Partying like it's 1993.
But Blackmark is primarily about its title character (Jeff Hatch), an ambitious military industrialist who appears to be trying to prevent a nuclear war while simultaneously eliminating his competition. He could be considered the story's de-facto villain simply because he's the most ruthless, but just about everybody around him appears to have sinister agendas as well. "Appears" is definitely the operative word here. Blackmark is phenomenally complicated, often a challenge to follow because it's seldom clear who's working for who, who wants war & who doesn't.

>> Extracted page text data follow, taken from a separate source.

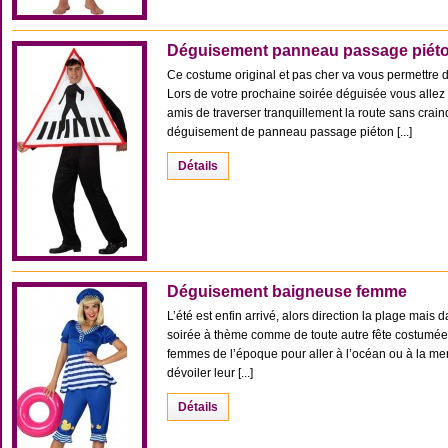
Déguisement panneau passage piét
Ce costume original et pas cher va vous permettre d
Lors de votre prochaine soirée déguisée vous allez p
amis de traverser tranquillement la route sans crain
déguisement de panneau passage piéton [...]
Détails
Déguisement baigneuse femme
L’été est enfin arrivé, alors direction la plage mai
soirée à thème comme de toute autre fête costumée, 
femmes de l’époque pour aller à l’océan ou à la mer 
dévoiler leur [...]
Détails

Writer/director A.J. Martinson definitely deserves kudos for ambition. If nothing else, we often forget we're watching a film with a relatively limited budget. Despite taking place on just a few small sets with a cast of unknowns, Blackmark thinks big, unfolding with the urgency and narrative scope of a large-scale thriller. However, the intricate story eventually becomes exhausting, not helped by an underwhelming and surprisingly simplistic resolution.

But as long as the viewer is ready to give it 100% of their attention - hit the pause button before hitting the bathroom, kids - Blackmark remains pretty watchable. It won't make anyone forget Fail-Safe, but its aspirations are admirable.